「つつ」の使い方と外国人学習者への指導法(JLPT N2)

「つつ」の使い方と外国人学習者への指導法(JLPT N2)

「つつ」は日本語学習者にとってよく難しい表現の一つです。特にベトナム人やインドネシア人学習者は「ながら」や「かけ」、「ばかり」との混同があります。この文法は動作や状態の継続・進行を表すと共に、変化の過程を示す特徴があります。正しく理解し使えるようにすることは、職場での報告や会話力向上に役立ちます。

問題

じょうきょうは よく なり _ ある。

問題:文「じょうきょうは よく なり _ ある。」で、適切な助詞・接続詞を選ぶ問題です。学習者がこの文法に注目すべき理由は何でしょうか?

  1. つつ
  2. ながら
  3. かけ
  4. ばかり

正解

正解は「つつ」です。読みは「つつ」。「つつ」は動作や状態の継続・進行を示しながら、同時に変化が起きていることを表します。漢字表記は特に定まっておらず、通常はひらがなです。

なぜこの答え?

「つつ」は「ながら」と似ていますが、より文語的で、状態や行為の変化・進行のニュアンスを含みます。この文の場合、「じょうきょうはよくなりつつある」は「状況がだんだん良くなっている」という意味です。
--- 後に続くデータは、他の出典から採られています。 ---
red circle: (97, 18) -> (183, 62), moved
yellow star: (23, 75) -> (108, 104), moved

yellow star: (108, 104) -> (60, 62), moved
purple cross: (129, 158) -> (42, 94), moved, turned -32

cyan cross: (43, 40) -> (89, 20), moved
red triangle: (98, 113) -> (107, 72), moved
ベトナム人・インドネシア人学習者は「ながら」と混同しやすく、「つつ」の微妙なニュアンスを説明すると理解が進みます。また「かけ」や「ばかり」との違いも指導で取り上げると効果的です。職場の報告書や会話でよく使われるため、実際の使用場面を提示して練習させましょう。

他の選択肢が違う理由

  • ながら(ながら):同時に二つの動作が行われることを表す。例文:彼はテレビを見ながら食事をする。(彼はテレビをみながらしょくじをする。)「彼はテレビを見ながら食事をします」ただし、「変化や進行」を表現するのには不向き。
  • かけ(かけ):動作が途中であることを示す。例文:本を読みかけだ。(ほんをよみかけだ。)「その本はまだ読みかけです」進行中だが、継続や並行のニュアンスとは異なる。
  • ばかり(ばかり):主に「〜したばかり」「〜だけ」を表す。例文:食べてばかりいる。(たべてばかりいる。)「彼は食べるばかりだ」使用場面や意味が異なる。

例文

  1. 状況は良くなりつつある。(じょうきょうはよくなりつつある。) 状況はだんだん良くなっている。
    じょうきょうはよくなりつつある。
    The situation is gradually improving.
  2. 新しい機械が導入されつつある。(あたらしいきかいがどうにゅうされつつある。)
    新しい機械が少しずつ使われ始めている。
    New machines are being introduced gradually.
  3. 工場は拡大しつつあります。(こうじょうはかくだいしつつあります。)
    工場が少しずつ大きくなっている。
    The factory is expanding gradually.
  4. 問題は解決しつつある。(もんだいはかいけつしつつある。)
    問題が徐々に解消されている。
    The problem is being resolved step by step.

会話例

A: 最近の仕事の状況はどうですか? — Saikin no shigoto no jōkyō wa dō desu ka? — Dạo này tình hình công việc thế nào? B: 状況は良くなりつつあります。 — Jōkyō wa yoku nari tsutsu arimasu. — Tình hình đang dần tốt lên. A: それは安心しました。 — Sore wa anshin shimashita. — Tôi yên tâm rồi. B: はい、まだ課題もありますが、頑張っています。 — Hai, mada kadai mo arimasu ga, ganbatte imasu. — Vâng, vẫn còn khó khăn nhưng tôi đang cố gắng.

使う場面

  • ビジネスレポートで進捗や変化の過程を説明する時。
  • 職場での上司や同僚との会話で、物事が少しずつ良くなっている様子を伝える時。
  • 技術的な改善や機械の導入が徐々に進んでいることを話す場面。
  • 困難な問題や課題が徐々に解決に向かっている状態を表す時。